Work item:
For each line of the data below that contains "元のサイズ", return that line.

Data supplied:
□ □ □ □ □

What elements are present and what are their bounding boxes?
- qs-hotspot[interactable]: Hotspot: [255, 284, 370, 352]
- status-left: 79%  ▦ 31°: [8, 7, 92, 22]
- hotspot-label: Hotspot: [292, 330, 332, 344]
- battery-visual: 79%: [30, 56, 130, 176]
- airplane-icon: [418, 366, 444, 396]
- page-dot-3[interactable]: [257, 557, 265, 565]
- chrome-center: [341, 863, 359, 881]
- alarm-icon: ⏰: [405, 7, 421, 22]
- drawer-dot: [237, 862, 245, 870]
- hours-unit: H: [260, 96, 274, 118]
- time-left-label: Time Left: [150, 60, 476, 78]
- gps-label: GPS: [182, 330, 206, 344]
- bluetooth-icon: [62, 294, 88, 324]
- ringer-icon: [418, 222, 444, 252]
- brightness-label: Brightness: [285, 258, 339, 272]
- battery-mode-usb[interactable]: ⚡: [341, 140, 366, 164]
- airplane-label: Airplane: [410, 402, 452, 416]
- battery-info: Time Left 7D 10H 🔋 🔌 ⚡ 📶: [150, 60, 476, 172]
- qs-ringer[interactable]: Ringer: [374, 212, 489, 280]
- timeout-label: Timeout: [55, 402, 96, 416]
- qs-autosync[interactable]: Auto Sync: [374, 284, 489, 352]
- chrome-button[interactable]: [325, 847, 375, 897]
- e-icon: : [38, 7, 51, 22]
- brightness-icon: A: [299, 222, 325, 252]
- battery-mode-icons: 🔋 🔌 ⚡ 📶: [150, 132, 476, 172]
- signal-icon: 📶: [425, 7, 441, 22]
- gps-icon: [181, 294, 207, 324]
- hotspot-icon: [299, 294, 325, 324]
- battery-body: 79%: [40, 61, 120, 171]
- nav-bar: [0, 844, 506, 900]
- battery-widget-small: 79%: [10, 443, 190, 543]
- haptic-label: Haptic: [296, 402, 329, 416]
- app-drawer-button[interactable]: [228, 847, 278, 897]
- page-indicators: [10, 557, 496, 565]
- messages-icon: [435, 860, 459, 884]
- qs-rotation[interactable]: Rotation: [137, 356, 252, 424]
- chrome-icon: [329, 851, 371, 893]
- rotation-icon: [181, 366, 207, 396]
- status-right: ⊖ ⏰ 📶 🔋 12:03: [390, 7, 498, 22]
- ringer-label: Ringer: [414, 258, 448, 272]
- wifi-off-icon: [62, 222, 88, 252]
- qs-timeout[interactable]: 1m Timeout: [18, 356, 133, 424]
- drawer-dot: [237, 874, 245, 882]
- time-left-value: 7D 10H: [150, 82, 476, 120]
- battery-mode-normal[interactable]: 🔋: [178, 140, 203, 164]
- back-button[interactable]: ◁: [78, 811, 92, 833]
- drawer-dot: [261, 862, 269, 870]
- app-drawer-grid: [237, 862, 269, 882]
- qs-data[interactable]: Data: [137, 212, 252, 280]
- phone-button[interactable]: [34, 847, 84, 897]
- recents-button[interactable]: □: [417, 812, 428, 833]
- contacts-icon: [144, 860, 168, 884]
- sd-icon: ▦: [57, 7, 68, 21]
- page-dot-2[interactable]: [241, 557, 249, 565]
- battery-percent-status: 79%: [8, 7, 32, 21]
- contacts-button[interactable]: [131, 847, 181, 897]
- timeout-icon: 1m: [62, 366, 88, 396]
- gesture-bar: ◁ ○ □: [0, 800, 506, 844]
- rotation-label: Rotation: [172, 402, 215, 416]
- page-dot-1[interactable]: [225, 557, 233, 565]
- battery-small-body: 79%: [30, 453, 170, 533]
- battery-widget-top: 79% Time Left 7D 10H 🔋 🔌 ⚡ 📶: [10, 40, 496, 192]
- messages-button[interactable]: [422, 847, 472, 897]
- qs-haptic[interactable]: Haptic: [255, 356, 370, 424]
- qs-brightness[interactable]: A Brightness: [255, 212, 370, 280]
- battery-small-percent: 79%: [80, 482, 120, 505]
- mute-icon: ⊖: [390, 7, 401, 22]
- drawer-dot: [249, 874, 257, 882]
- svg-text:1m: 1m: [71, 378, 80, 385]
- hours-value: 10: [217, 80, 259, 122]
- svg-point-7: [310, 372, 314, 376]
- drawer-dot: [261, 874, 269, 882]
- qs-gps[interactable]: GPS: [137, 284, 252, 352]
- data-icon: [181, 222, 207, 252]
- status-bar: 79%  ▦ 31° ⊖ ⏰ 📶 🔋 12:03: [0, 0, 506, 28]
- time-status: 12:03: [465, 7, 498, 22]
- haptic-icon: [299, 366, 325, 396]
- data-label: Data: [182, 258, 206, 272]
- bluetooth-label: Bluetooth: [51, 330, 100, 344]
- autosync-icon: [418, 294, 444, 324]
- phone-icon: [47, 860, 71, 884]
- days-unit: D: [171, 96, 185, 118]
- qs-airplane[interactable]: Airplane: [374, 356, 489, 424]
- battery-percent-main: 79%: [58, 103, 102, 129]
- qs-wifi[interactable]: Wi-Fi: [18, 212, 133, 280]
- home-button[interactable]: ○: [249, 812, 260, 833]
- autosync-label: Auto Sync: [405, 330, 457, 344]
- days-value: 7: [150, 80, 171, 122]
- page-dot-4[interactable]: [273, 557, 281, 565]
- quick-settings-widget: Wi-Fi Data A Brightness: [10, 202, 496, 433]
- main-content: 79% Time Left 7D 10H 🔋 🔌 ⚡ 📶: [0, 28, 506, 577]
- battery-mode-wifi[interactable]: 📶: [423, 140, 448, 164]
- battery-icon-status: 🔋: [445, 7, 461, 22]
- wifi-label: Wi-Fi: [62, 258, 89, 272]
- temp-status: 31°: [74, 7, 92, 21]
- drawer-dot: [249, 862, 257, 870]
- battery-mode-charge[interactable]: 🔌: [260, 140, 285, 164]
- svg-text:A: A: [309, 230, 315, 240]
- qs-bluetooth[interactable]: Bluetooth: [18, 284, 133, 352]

□ □ □ □ □

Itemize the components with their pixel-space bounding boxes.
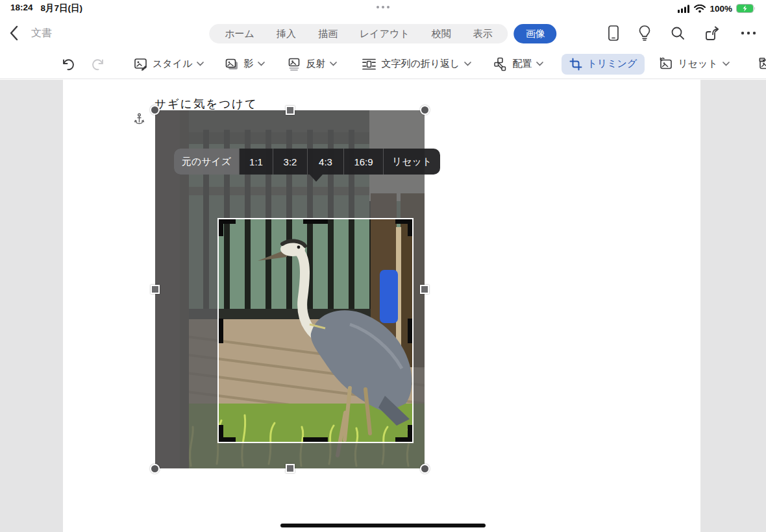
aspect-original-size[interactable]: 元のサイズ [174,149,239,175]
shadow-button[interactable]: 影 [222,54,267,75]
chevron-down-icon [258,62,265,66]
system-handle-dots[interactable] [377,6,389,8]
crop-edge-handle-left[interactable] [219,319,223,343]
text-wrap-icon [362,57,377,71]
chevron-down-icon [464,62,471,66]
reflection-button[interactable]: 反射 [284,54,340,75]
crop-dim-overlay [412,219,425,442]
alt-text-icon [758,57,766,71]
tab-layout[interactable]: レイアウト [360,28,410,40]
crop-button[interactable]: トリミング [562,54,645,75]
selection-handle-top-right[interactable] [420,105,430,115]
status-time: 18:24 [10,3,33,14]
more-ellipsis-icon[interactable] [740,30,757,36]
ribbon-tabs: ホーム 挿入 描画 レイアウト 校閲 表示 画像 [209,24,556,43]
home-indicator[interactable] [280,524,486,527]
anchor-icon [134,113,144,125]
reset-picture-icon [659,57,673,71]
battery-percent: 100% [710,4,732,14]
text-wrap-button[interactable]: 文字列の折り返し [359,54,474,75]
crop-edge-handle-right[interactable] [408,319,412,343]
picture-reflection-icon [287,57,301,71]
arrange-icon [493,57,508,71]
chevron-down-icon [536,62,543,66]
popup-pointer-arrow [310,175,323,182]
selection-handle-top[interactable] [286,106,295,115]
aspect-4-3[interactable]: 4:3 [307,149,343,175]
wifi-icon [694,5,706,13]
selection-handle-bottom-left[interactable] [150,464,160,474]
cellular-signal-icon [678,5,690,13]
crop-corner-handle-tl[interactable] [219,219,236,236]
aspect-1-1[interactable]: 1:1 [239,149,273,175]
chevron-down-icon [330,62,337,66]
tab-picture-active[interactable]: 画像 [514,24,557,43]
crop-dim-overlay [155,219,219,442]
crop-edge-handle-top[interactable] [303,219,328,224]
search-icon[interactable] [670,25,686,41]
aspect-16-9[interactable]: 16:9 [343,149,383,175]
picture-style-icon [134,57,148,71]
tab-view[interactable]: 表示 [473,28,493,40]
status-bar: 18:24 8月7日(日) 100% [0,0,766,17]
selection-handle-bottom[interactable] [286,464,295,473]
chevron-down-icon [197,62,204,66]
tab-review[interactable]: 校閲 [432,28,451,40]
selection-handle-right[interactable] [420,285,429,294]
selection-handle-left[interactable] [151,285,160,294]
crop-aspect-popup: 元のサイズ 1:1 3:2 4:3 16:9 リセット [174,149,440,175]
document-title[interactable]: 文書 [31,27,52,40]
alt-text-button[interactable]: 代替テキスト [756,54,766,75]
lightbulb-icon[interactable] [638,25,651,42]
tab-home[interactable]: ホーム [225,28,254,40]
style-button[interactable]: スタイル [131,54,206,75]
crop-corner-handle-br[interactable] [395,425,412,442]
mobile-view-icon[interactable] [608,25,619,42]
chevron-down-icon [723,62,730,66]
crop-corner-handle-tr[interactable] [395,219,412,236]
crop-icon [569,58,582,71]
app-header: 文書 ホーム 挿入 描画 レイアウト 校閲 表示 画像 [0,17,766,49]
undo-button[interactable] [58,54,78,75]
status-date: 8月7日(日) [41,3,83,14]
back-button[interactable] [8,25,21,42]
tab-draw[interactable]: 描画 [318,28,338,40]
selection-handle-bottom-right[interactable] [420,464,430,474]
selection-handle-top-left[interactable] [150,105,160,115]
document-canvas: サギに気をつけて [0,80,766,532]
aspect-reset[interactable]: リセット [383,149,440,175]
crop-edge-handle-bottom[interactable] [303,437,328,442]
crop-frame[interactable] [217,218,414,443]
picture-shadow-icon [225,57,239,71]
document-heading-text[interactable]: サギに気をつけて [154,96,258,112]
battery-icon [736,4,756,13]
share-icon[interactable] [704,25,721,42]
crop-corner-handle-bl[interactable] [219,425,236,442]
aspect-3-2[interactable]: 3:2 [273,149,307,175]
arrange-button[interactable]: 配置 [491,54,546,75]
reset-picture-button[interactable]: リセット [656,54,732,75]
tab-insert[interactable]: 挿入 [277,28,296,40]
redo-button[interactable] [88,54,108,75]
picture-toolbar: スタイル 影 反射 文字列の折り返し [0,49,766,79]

□ □ □ □ □

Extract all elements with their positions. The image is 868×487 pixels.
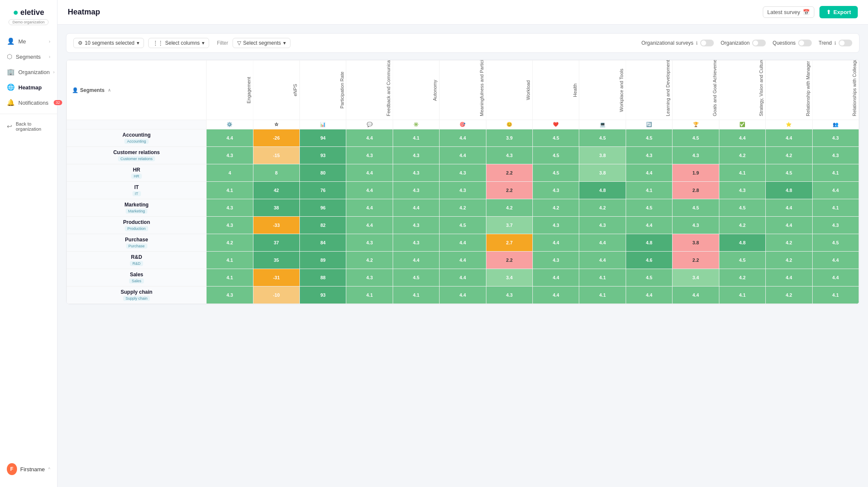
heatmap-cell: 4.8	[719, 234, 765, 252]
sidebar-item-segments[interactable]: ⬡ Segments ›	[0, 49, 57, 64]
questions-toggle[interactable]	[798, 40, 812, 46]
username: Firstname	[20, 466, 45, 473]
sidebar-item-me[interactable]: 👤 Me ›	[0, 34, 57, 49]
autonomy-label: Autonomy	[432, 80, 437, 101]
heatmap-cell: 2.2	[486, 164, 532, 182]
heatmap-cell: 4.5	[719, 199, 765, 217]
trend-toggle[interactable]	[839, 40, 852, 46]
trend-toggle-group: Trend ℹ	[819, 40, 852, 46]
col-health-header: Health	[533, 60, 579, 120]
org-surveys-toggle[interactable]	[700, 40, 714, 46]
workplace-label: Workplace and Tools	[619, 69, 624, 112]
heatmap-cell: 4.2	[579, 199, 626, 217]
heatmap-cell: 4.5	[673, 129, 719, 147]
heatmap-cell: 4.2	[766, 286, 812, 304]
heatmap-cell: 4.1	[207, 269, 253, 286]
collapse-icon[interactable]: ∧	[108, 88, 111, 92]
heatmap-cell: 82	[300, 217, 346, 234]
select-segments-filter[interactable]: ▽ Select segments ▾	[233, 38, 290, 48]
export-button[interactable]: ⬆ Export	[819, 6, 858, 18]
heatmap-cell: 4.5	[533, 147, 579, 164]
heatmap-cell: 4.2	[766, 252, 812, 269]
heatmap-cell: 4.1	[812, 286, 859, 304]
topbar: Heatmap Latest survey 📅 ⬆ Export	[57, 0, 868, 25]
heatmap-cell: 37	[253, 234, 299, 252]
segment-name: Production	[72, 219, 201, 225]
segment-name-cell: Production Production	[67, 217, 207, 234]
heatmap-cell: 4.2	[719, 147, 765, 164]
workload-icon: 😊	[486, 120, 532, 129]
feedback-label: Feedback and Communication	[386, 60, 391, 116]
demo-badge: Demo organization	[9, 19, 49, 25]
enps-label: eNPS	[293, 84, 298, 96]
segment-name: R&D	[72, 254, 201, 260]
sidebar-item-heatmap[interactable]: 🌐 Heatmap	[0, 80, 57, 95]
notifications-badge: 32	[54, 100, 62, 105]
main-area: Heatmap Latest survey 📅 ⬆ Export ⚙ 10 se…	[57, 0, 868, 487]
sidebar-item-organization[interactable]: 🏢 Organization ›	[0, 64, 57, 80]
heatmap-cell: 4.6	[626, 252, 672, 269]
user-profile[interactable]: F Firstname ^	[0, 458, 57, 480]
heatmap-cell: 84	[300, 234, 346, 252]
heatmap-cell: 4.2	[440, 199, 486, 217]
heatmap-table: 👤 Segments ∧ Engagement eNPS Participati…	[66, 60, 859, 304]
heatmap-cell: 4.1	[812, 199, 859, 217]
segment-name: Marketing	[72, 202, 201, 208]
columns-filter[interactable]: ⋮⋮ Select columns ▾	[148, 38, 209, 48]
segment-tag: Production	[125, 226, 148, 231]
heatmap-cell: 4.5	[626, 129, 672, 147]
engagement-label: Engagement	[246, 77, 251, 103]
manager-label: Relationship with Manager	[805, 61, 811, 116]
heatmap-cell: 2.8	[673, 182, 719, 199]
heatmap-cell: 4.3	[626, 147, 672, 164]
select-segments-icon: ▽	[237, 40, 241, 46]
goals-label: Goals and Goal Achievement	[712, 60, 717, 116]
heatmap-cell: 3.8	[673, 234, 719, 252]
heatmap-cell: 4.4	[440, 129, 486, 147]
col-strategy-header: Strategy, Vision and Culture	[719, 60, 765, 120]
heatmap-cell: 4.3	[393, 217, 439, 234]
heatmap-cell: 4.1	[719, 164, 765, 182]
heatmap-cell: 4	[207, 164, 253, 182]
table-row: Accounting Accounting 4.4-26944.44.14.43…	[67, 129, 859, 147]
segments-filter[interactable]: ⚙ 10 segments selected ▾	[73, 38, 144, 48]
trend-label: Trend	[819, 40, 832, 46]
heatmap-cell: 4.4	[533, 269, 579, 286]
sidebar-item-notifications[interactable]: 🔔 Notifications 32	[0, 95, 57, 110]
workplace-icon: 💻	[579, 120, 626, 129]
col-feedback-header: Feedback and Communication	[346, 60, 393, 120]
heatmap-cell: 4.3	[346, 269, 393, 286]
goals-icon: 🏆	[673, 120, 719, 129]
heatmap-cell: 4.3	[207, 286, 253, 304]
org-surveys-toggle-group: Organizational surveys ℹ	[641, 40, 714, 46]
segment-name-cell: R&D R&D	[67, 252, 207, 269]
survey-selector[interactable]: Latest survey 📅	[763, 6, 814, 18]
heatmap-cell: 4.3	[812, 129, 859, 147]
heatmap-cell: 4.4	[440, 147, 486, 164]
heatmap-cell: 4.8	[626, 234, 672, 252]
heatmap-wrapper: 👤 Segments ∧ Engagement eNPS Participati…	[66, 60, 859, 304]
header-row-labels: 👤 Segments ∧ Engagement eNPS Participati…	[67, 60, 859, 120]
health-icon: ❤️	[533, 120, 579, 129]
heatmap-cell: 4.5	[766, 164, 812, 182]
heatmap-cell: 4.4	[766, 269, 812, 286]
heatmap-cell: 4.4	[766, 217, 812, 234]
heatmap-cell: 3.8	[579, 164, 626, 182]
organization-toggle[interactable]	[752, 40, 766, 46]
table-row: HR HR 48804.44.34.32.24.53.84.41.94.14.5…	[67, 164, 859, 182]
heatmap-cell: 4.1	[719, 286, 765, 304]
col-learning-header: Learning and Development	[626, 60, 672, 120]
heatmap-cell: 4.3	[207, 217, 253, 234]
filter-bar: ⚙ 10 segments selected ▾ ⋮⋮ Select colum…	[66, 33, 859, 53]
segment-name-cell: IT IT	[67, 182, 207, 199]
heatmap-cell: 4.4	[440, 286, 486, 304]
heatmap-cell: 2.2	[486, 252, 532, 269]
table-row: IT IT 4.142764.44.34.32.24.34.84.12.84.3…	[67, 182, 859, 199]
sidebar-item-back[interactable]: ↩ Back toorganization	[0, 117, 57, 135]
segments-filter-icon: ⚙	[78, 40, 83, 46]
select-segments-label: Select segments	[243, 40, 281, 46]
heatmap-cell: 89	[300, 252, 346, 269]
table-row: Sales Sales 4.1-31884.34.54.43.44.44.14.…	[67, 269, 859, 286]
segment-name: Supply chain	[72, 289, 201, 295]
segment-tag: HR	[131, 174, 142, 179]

□ □ □ □ □

Response:
aspect-original-size[interactable]: 元のサイズ [174,149,239,175]
crop-aspect-popup: 元のサイズ 1:1 3:2 4:3 16:9 リセット [174,149,440,175]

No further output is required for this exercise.